Short-term outcomes after self-expandable metal stent insertion for obstructing colon cancer: a retrospective cohort study

Khayal Abdulmalik Alkhayal a,, Sulaiman Abdullah Alshammari a, Ahmed Mohammed Al-Mazrou a, Majid Abdulrahman Almadi b, Omar Abdullah Al-Obeed a, Ahmad Mohammed Zubaidi a, Thamer Abdullah Bin Traiki a, Noura Sufyan Alhassan a
PMCID: PMC7532057  PMID: 33007172

ABSTRACT

BACKGROUND:

Self-expanding metal stents (SEMS) are used as a bridge to surgery for colon cancer patients as an alternative to emergency surgery.

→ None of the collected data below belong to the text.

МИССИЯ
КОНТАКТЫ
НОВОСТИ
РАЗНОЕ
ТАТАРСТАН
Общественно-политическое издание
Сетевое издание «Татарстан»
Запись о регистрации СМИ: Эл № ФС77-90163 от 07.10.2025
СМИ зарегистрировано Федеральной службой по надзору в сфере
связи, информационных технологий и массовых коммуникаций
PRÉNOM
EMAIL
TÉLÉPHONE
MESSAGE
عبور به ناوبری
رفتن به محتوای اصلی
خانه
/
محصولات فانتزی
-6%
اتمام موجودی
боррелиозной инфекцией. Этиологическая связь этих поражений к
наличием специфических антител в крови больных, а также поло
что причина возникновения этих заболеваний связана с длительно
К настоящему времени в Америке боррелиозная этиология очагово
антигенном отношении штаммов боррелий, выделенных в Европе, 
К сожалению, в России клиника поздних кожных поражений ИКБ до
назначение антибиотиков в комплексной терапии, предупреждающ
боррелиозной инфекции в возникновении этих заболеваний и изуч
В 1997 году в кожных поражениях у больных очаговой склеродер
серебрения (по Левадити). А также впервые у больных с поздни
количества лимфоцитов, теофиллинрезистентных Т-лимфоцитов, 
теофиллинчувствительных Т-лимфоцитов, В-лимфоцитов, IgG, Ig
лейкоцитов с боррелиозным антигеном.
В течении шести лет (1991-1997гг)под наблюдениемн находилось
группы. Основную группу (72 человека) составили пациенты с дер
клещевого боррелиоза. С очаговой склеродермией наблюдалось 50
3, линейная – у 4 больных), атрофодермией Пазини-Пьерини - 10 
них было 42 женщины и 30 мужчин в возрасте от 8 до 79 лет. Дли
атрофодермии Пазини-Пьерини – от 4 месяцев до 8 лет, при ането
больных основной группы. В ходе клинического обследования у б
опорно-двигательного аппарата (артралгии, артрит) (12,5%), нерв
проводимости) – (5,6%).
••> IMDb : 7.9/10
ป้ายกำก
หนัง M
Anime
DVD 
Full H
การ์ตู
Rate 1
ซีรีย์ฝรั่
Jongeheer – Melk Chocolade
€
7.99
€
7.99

Currently, there is a paucity of literature from Saudi Arabia on the preoperative usage of SEMS.

OBJECTIVE:

Determine whether SEMS are associated with a higher rate of complications.

DESIGN:

Retrospective cohort study

SETTINGS:

Tertiary care hospital in Saudi Arabia.

PATIENTS AND METHODS:

In patients diagnosed with obstructing colon cancer, up-front surgical resection was compared with insertion of SEMS followed by surgical resection between the years 2009 and 2013.

MAIN OUTCOME MEASURES:

Rate of stent-related short-term complications. Secondary endpoint, postoperative complications.

SAMPLE SIZE:

65.

RESULTS:

Twenty-four (36.9%) patients underwent SEMS placement; 41 (63.1%) underwent primary surgery. The median (interquartile range) hospital stay was significantly higher among the SEMS group (13 [8.5] days versus 7 [3] days in the primary surgery group, P<.001). Five patients (20.8%) in the SEMS group developed complications: 2 (8.3%) perforations, 2 (8.3%) obstructions, and 1 (4.2%) stent migrations.

CONCLUSION:

SEMS is associated with longer hospital stays and short-term serious complications. Further research should be conducted, preferably with a larger sample size.

LIMITATIONS:

Retrospective design, small sample size.

CONFLICT OF INTEREST:

None.

INTRODUCTION

In the early 1990s, self-expanding metal stents (SEMS) were inserted for palliative purposes only in inoperable cases of malignant colon obstruction.3 With advancements in technology, SEMS are now used as a bridge to curative surgery.2 However, concerns about using SEMS were raised since there are serious complications associated with their usage that affect survival.3 Various studies report complications of SEMS, namely perforation (4.5%), migration (11%), and obstruction (12%).4 SEMS usage, however, is associated with a lower probability of stoma creation.5 There are no studies from Saudi Arabia about SEMS usage in obstructing colon cancer. This study aims to evaluate the rate of complications associated with SEMS usage.

PATIENTS AND METHODS

A retrospective chart review was conducted at King Khalid University Hospital in Riyadh, Saudi Arabia. From 2009 to 2013, a cohort of patients were diagnosed with obstructed colon cancer and underwent SEMS insertion then surgery, while the rest underwent up-front primary surgery. All procedures were done by either certified colorectal surgeons or acute care/general surgeons. Laparoscopy could not be offered most of the time if the patients had a distended bowel. All the patients underwent computed tomography prior to SEMS insertion or surgery. Patients who had cecal or rectal cancer causing obstruction were excluded. The data collected included demographics, pre-existing comorbidities, site of tumor, cancer stage, histopathology, stent complications, and surgical technique. Only colorectal surgeons performed laparoscopy resections. In addition, postoperative complications were also assessed, including surgical site infection, intensive care unit admissions, and median length of hospital stay. This study was approved by the Institutional Review Board/Ethics Committee.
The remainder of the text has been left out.